:: Given data
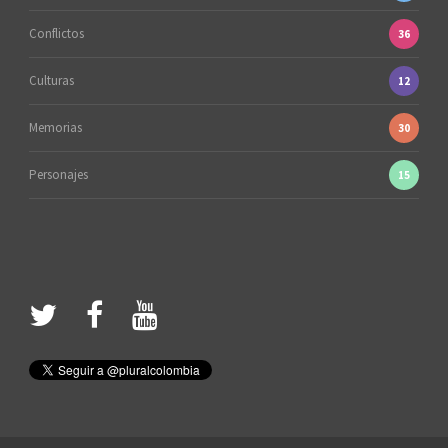
Conflictos
36
Culturas
12
Memorias
30
Personajes
15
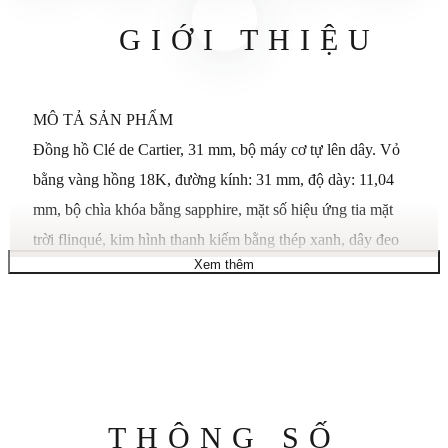
GIỚI THIỆU
MÔ TẢ SẢN PHẨM
Đồng hồ Clé de Cartier, 31 mm, bộ máy cơ tự lên dây. Vỏ
bằng vàng hồng 18K, đường kính: 31 mm, độ dày: 11,04
mm, bộ chìa khóa bằng sapphire, mặt số hiệu ứng tia mặt
trời flinqué, kim hình thanh kiếm bằng thép xanh, dây đeo
Xem thêm
da cá sấu màu nâu, khóa ardillon bằng vàng hồng 18K.
Chống nước ở áp suất 3 bar (khoảng 30 mét/100 feet).
GIỚI THIỆU BỘ SƯU TẬP
Cartier tiếp tục khẳng định vị thế là bậc thầy về đồng hồ với
bộ sưu tập mới nhất của mình, Clé de Cartier. Với những
đường cong mềm mại, đường nét gọn gàng và hình dáng bo
Thông
THÔNG SỐ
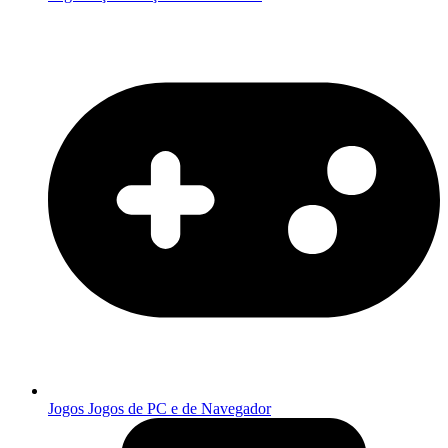
Jogos
Jogos de PC e de Navegador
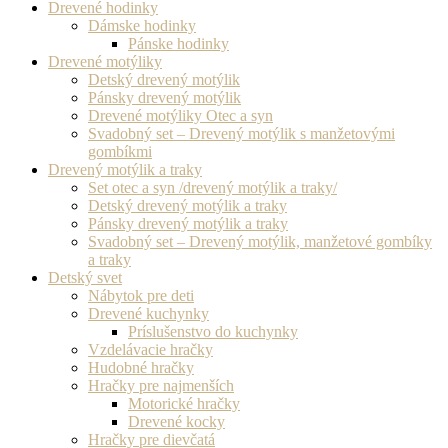
Drevené hodinky
Dámske hodinky
Pánske hodinky
Drevené motýliky
Detský drevený motýlik
Pánsky drevený motýlik
Drevené motýliky Otec a syn
Svadobný set – Drevený motýlik s manžetovými
gombíkmi
Drevený motýlik a traky
Set otec a syn /drevený motýlik a traky/
Detský drevený motýlik a traky
Pánsky drevený motýlik a traky
Svadobný set – Drevený motýlik, manžetové gombíky
a traky
Detský svet
Nábytok pre deti
Drevené kuchynky
Príslušenstvo do kuchynky
Vzdelávacie hračky
Hudobné hračky
Hračky pre najmenších
Motorické hračky
Drevené kocky
Hračky pre dievčatá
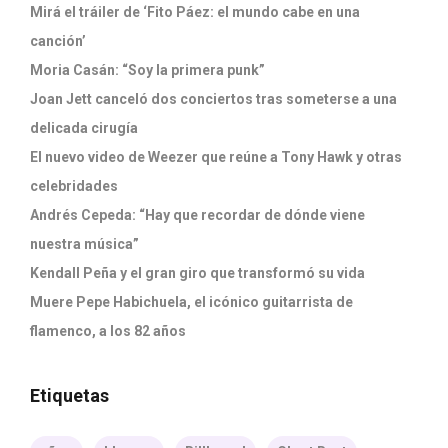
Mirá el tráiler de ‘Fito Páez: el mundo cabe en una
canción’
Moria Casán: “Soy la primera punk”
Joan Jett canceló dos conciertos tras someterse a una
delicada cirugía
El nuevo video de Weezer que reúne a Tony Hawk y otras
celebridades
Andrés Cepeda: “Hay que recordar de dónde viene
nuestra música”
Kendall Peña y el gran giro que transformó su vida
Muere Pepe Habichuela, el icónico guitarrista de
flamenco, a los 82 años
Etiquetas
::::
Reproduce all of the data exactly; the pictures do not belong in the copy.

Conflictos
36
Culturas
12
Memorias
30
Personajes
15
GIỚI THIỆU
MÔ TẢ SẢN PHẨM
Đồng hồ Clé de Cartier, 31 mm, bộ máy cơ tự lên dây. Vỏ
bằng vàng hồng 18K, đường kính: 31 mm, độ dày: 11,04
mm, bộ chìa khóa bằng sapphire, mặt số hiệu ứng tia mặt
trời flinqué, kim hình thanh kiếm bằng thép xanh, dây đeo
Xem thêm
da cá sấu màu nâu, khóa ardillon bằng vàng hồng 18K.
Chống nước ở áp suất 3 bar (khoảng 30 mét/100 feet).
GIỚI THIỆU BỘ SƯU TẬP
Cartier tiếp tục khẳng định vị thế là bậc thầy về đồng hồ với
bộ sưu tập mới nhất của mình, Clé de Cartier. Với những
đường cong mềm mại, đường nét gọn gàng và hình dáng bo
Thông
THÔNG SỐ
Jogos
Jogos de PC e de Navegador
Drevené hodinky
Dámske hodinky
Pánske hodinky
Drevené motýliky
Detský drevený motýlik
Pánsky drevený motýlik
Drevené motýliky Otec a syn
Svadobný set – Drevený motýlik s manžetovými
gombíkmi
Drevený motýlik a traky
Set otec a syn /drevený motýlik a traky/
Detský drevený motýlik a traky
Pánsky drevený motýlik a traky
Svadobný set – Drevený motýlik, manžetové gombíky
a traky
Detský svet
Nábytok pre deti
Drevené kuchynky
Príslušenstvo do kuchynky
Vzdelávacie hračky
Hudobné hračky
Hračky pre najmenších
Motorické hračky
Drevené kocky
Hračky pre dievčatá
Mirá el tráiler de ‘Fito Páez: el mundo cabe en una
canción’
Moria Casán: “Soy la primera punk”
Joan Jett canceló dos conciertos tras someterse a una
delicada cirugía
El nuevo video de Weezer que reúne a Tony Hawk y otras
celebridades
Andrés Cepeda: “Hay que recordar de dónde viene
nuestra música”
Kendall Peña y el gran giro que transformó su vida
Muere Pepe Habichuela, el icónico guitarrista de
flamenco, a los 82 años
Etiquetas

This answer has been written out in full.